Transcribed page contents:
════════════════════

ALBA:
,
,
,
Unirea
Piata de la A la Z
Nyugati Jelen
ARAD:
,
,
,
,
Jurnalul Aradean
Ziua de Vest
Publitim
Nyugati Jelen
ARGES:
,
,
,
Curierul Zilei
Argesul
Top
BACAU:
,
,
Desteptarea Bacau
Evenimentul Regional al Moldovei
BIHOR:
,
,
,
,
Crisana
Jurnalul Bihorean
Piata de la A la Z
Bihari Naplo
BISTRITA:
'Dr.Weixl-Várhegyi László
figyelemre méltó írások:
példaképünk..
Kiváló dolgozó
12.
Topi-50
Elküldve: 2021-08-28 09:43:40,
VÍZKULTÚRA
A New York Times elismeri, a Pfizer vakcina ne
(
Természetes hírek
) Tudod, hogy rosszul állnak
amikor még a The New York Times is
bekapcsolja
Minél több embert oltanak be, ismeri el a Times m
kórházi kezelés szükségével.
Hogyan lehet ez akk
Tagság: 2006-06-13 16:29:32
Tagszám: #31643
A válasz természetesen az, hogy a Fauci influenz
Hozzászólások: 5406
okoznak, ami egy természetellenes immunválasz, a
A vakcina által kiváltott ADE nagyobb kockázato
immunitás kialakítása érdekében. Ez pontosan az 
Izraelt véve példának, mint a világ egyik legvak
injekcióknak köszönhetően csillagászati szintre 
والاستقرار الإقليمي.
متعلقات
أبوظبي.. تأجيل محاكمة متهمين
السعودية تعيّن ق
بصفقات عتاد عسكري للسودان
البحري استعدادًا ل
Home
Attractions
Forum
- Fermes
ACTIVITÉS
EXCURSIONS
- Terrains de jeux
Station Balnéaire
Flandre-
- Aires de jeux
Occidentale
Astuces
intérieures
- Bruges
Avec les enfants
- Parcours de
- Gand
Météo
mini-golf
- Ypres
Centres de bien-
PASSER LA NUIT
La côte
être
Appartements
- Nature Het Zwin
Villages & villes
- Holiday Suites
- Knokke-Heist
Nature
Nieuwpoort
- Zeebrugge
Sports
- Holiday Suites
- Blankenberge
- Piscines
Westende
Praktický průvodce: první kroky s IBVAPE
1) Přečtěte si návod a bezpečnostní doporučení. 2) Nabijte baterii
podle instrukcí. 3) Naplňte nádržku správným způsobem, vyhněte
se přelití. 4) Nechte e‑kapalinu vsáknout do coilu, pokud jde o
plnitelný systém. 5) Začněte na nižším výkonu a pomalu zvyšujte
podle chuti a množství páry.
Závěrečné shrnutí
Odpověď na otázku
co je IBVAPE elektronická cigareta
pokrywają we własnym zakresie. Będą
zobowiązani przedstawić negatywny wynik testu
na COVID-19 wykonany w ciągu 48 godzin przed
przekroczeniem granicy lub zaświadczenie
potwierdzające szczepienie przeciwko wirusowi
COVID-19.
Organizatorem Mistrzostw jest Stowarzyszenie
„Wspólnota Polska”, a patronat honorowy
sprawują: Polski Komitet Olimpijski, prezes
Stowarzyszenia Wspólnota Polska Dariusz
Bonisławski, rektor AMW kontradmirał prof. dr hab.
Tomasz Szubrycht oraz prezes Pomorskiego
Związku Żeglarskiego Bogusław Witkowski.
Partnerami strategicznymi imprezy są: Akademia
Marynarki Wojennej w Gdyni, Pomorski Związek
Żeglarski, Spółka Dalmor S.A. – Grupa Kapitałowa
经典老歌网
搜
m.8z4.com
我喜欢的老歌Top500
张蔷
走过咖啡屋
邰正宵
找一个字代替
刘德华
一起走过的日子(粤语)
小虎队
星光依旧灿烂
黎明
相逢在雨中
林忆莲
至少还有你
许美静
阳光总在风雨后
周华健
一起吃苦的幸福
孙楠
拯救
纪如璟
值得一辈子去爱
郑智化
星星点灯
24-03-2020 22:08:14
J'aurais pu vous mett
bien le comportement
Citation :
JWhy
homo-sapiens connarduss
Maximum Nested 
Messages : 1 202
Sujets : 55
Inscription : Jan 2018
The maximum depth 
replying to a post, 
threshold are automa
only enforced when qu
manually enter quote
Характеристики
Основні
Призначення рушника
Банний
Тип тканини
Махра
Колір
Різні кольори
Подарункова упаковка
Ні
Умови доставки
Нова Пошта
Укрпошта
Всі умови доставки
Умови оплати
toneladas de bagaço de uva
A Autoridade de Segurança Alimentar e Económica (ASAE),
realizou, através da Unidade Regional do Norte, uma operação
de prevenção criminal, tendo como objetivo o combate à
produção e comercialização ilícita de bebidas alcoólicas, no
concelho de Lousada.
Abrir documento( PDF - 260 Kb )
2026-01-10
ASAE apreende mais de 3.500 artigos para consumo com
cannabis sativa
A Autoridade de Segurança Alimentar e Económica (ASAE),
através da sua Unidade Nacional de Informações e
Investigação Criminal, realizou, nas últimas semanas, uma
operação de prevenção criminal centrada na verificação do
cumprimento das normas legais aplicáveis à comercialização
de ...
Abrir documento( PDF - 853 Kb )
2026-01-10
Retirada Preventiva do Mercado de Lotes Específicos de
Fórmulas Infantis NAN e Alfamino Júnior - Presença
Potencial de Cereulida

════════════════════

• _What you are asked to do_
This exercise calls for every record above to be written out again exactly.

• _Exercise solution_
ALBA:
,
,
,
Unirea
Piata de la A la Z
Nyugati Jelen
ARAD:
,
,
,
,
Jurnalul Aradean
Ziua de Vest
Publitim
Nyugati Jelen
ARGES:
,
,
,
Curierul Zilei
Argesul
Top
BACAU:
,
,
Desteptarea Bacau
Evenimentul Regional al Moldovei
BIHOR:
,
,
,
,
Crisana
Jurnalul Bihorean
Piata de la A la Z
Bihari Naplo
BISTRITA:
'Dr.Weixl-Várhegyi László
figyelemre méltó írások:
példaképünk..
Kiváló dolgozó
12.
Topi-50
Elküldve: 2021-08-28 09:43:40,
VÍZKULTÚRA
A New York Times elismeri, a Pfizer vakcina ne
(
Természetes hírek
) Tudod, hogy rosszul állnak
amikor még a The New York Times is
bekapcsolja
Minél több embert oltanak be, ismeri el a Times m
kórházi kezelés szükségével.
Hogyan lehet ez akk
Tagság: 2006-06-13 16:29:32
Tagszám: #31643
A válasz természetesen az, hogy a Fauci influenz
Hozzászólások: 5406
okoznak, ami egy természetellenes immunválasz, a
A vakcina által kiváltott ADE nagyobb kockázato
immunitás kialakítása érdekében. Ez pontosan az 
Izraelt véve példának, mint a világ egyik legvak
injekcióknak köszönhetően csillagászati szintre 
والاستقرار الإقليمي.
متعلقات
أبوظبي.. تأجيل محاكمة متهمين
السعودية تعيّن ق
بصفقات عتاد عسكري للسودان
البحري استعدادًا ل
Home
Attractions
Forum
- Fermes
ACTIVITÉS
EXCURSIONS
- Terrains de jeux
Station Balnéaire
Flandre-
- Aires de jeux
Occidentale
Astuces
intérieures
- Bruges
Avec les enfants
- Parcours de
- Gand
Météo
mini-golf
- Ypres
Centres de bien-
PASSER LA NUIT
La côte
être
Appartements
- Nature Het Zwin
Villages & villes
- Holiday Suites
- Knokke-Heist
Nature
Nieuwpoort
- Zeebrugge
Sports
- Holiday Suites
- Blankenberge
- Piscines
Westende
Praktický průvodce: první kroky s IBVAPE
1) Přečtěte si návod a bezpečnostní doporučení. 2) Nabijte baterii
podle instrukcí. 3) Naplňte nádržku správným způsobem, vyhněte
se přelití. 4) Nechte e‑kapalinu vsáknout do coilu, pokud jde o
plnitelný systém. 5) Začněte na nižším výkonu a pomalu zvyšujte
podle chuti a množství páry.
Závěrečné shrnutí
Odpověď na otázku
co je IBVAPE elektronická cigareta
pokrywają we własnym zakresie. Będą
zobowiązani przedstawić negatywny wynik testu
na COVID-19 wykonany w ciągu 48 godzin przed
przekroczeniem granicy lub zaświadczenie
potwierdzające szczepienie przeciwko wirusowi
COVID-19.
Organizatorem Mistrzostw jest Stowarzyszenie
„Wspólnota Polska”, a patronat honorowy
sprawują: Polski Komitet Olimpijski, prezes
Stowarzyszenia Wspólnota Polska Dariusz
Bonisławski, rektor AMW kontradmirał prof. dr hab.
Tomasz Szubrycht oraz prezes Pomorskiego
Związku Żeglarskiego Bogusław Witkowski.
Partnerami strategicznymi imprezy są: Akademia
Marynarki Wojennej w Gdyni, Pomorski Związek
Żeglarski, Spółka Dalmor S.A. – Grupa Kapitałowa
经典老歌网
搜
m.8z4.com
我喜欢的老歌Top500
张蔷
走过咖啡屋
邰正宵
找一个字代替
刘德华
一起走过的日子(粤语)
小虎队
星光依旧灿烂
黎明
相逢在雨中
林忆莲
至少还有你
许美静
阳光总在风雨后
周华健
一起吃苦的幸福
孙楠
拯救
纪如璟
值得一辈子去爱
郑智化
星星点灯
24-03-2020 22:08:14
J'aurais pu vous mett
bien le comportement
Citation :
JWhy
homo-sapiens connarduss
Maximum Nested 
Messages : 1 202
Sujets : 55
Inscription : Jan 2018
The maximum depth 
replying to a post, 
threshold are automa
only enforced when qu
manually enter quote
Характеристики
Основні
Призначення рушника
Банний
Тип тканини
Махра
Колір
Різні кольори
Подарункова упаковка
Ні
Умови доставки
Нова Пошта
Укрпошта
Всі умови доставки
Умови оплати
toneladas de bagaço de uva
A Autoridade de Segurança Alimentar e Económica (ASAE),
realizou, através da Unidade Regional do Norte, uma operação
de prevenção criminal, tendo como objetivo o combate à
produção e comercialização ilícita de bebidas alcoólicas, no
concelho de Lousada.
Abrir documento( PDF - 260 Kb )
2026-01-10
ASAE apreende mais de 3.500 artigos para consumo com
cannabis sativa
A Autoridade de Segurança Alimentar e Económica (ASAE),
através da sua Unidade Nacional de Informações e
Investigação Criminal, realizou, nas últimas semanas, uma
operação de prevenção criminal centrada na verificação do
cumprimento das normas legais aplicáveis à comercialização
de ...
Abrir documento( PDF - 853 Kb )
2026-01-10
Retirada Preventiva do Mercado de Lotes Específicos de
Fórmulas Infantis NAN e Alfamino Júnior - Presença
Potencial de Cereulida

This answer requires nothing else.